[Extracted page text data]
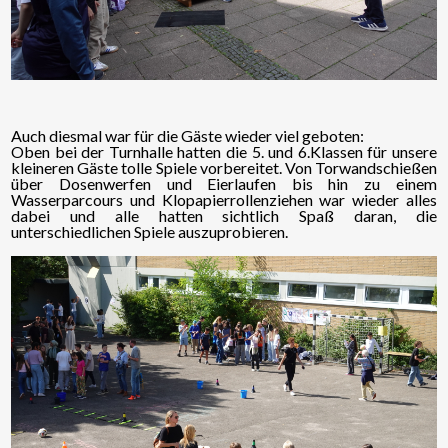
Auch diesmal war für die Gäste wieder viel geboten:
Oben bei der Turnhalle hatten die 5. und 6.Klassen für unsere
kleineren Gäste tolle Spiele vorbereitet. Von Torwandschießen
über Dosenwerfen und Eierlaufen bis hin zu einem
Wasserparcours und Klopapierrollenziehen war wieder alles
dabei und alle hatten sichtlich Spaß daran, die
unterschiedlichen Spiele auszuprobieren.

==

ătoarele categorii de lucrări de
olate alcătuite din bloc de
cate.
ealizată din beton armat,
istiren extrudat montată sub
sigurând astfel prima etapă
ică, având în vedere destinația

What needs to be done – Your task is to retype the entries verbatim, starting with the line that holds "kleineren Gäste tolle" and stopping after the line that holds "unterschiedlichen Spiele auszuprobieren.".

Answer to this exercise –
kleineren Gäste tolle Spiele vorbereitet. Von Torwandschießen
über Dosenwerfen und Eierlaufen bis hin zu einem
Wasserparcours und Klopapierrollenziehen war wieder alles
dabei und alle hatten sichtlich Spaß daran, die
unterschiedlichen Spiele auszuprobieren.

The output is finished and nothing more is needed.